The event will include talks from Hampshire County Council’s Adult Services Team, Hart District Council’s Housing Team, Vivid Homes and the on-site provider – ACASA regarding what extra-care housing is and what Campbell Place can offer. There will also be a showing of the new Campbell Place information video and an opportunity to have a tour of Campbell Place and a look at the type of accommodation which is available.

The event will be held on Wednesday 3rd April 2pm – 4pm and refreshments will be available.


Hart Local Plan – Announcement by Cllr Coakarill

We have received a letter from the Inspector, Jonathan Manning, giving us some provisional feedback on a couple of issues associated with the Local Plan. I must stress that this is not his final report but the letter gives us a clear indication that, subject to the Council agreeing a couple of important modifications, we are close to having in place a sound Local Plan. It is a very important milestone because we have never reached this stage before.

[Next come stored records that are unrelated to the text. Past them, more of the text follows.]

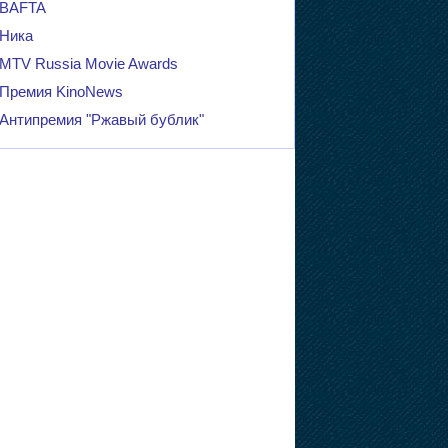
BAFTA
Ника
MTV Russia Movie Awards
Премия KinoNews
Антипремия "Ржавый бублик"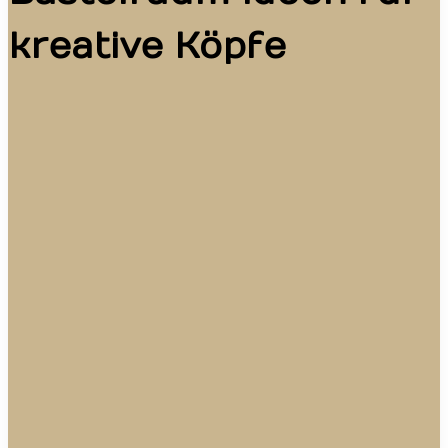
kreative Köpfe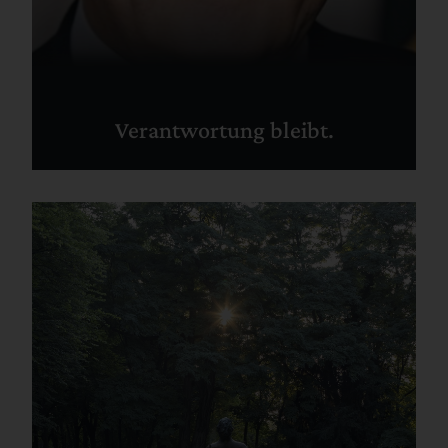
Verantwortung bleibt.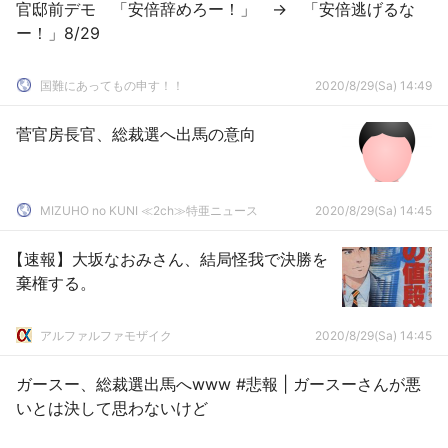
官邸前デモ 「安倍辞めろー！」 → 「安倍逃げるな
ー！」8/29
国難にあってもの申す！！
2020/8/29(Sa) 14:49
菅官房長官、総裁選へ出馬の意向
MIZUHO no KUNI ≪2ch≫特亜ニュース
2020/8/29(Sa) 14:45
【速報】大坂なおみさん、結局怪我で決勝を
棄権する。
アルファルファモザイク
2020/8/29(Sa) 14:45
ガースー、総裁選出馬へwww #悲報 | ガースーさんが悪
いとは決して思わないけど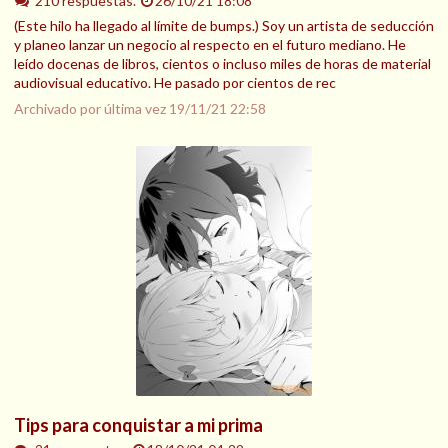
210 respuestas.
26/10/21 18:08
(Este hilo ha llegado al límite de bumps.) Soy un artista de seducción
y planeo lanzar un negocio al respecto en el futuro mediano. He
leído docenas de libros, cientos o incluso miles de horas de material
audiovisual educativo. He pasado por cientos de rec
Archivado por última vez
19/11/21 22:58
Tips para conquistar a mi prima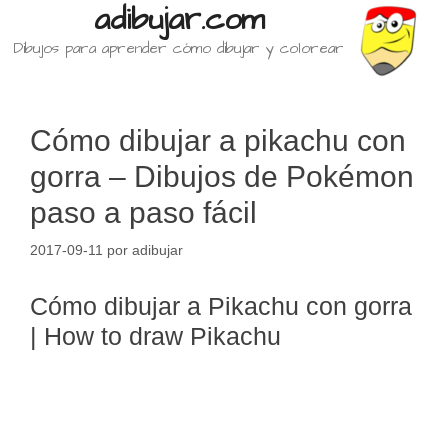
adibujar.com
Dibujos para aprender cómo dibujar y colorear
Cómo dibujar a pikachu con
gorra – Dibujos de Pokémon
paso a paso fácil
2017-09-11
por
adibujar
Cómo dibujar a Pikachu con gorra
| How to draw Pikachu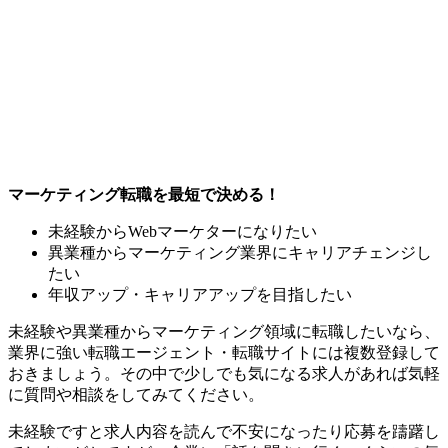
マーケティング転職を最短で決める！
未経験からWebマーケターになりたい
異業種からマーケティング業界にキャリアチェンジし
たい
年収アップ・キャリアアップを目指したい
未経験や異業種からマーケティング領域に転職したいなら、
業界に強い転職エージェント・転職サイトには複数登録して
おきましょう。その中で少しでも気になる求人があれば気軽
に質問や相談をしてみてください。
未経験ですと求人内容を読んで不安になったり応募を躊躇し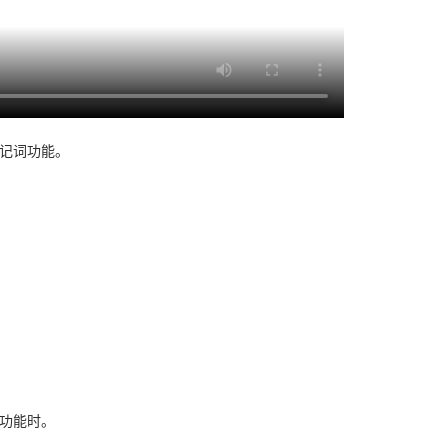
助记词功能。
换功能时。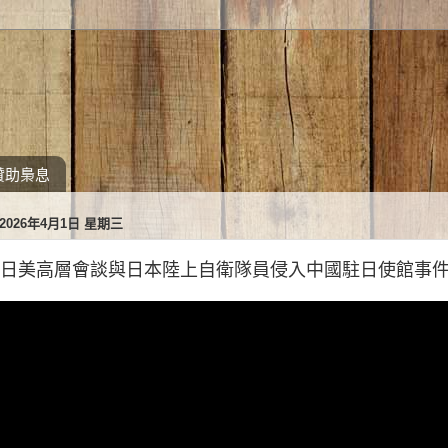
贊助梟息
2026年4月1日 星期三
日美高層會談與日本陸上自衛隊員侵入中國駐日使館事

The Inspector has accepted our assessment of what is our objectively assessed housing need at around 388 dwellings per annum and recognised our positive approach to meeting that need. It is for this reason that the Inspector recommends that we agree to meet Surrey Heath’s unmet need because he considers that it can be done within our projected targets without changing our plan or having to find further sites.

The Inspector’s other key recommendation is that we do not, at this time, pursue Policy SS3. In his view the new settlement approach is not sufficiently developed to be included within the Plan particularly as the numbers of new homes it may deliver are not necessary to meet our housing numbers within this Plan. The important point is that the inspector does not rule out a new settlement option for the future. He recognises our clear aspiration to deliver a new settlement to meet long-term housing needs. He accepts that it would be acceptable for the Plan to retain the Council’s aspirations to plan for long-term needs beyond the Plan period, which could refer to the delivery of a new settlement through (potentially an early or immediate) review of the Plan or a subsequent DPD. He says that this would not change any timescales.

The letter has been published on our web page.

I  intend to work with respective Group Leaders and through the Local Plan Steering Group to agree the next steps but it would seem to me that our best interests lie in getting a sound local plan swiftly in place in the form as recommended by the Inspector.

This is great news for both the Council and its residents because having a local plan in place will give us a sound basis to make future planning decisions and it removes the threat of planning by appeal.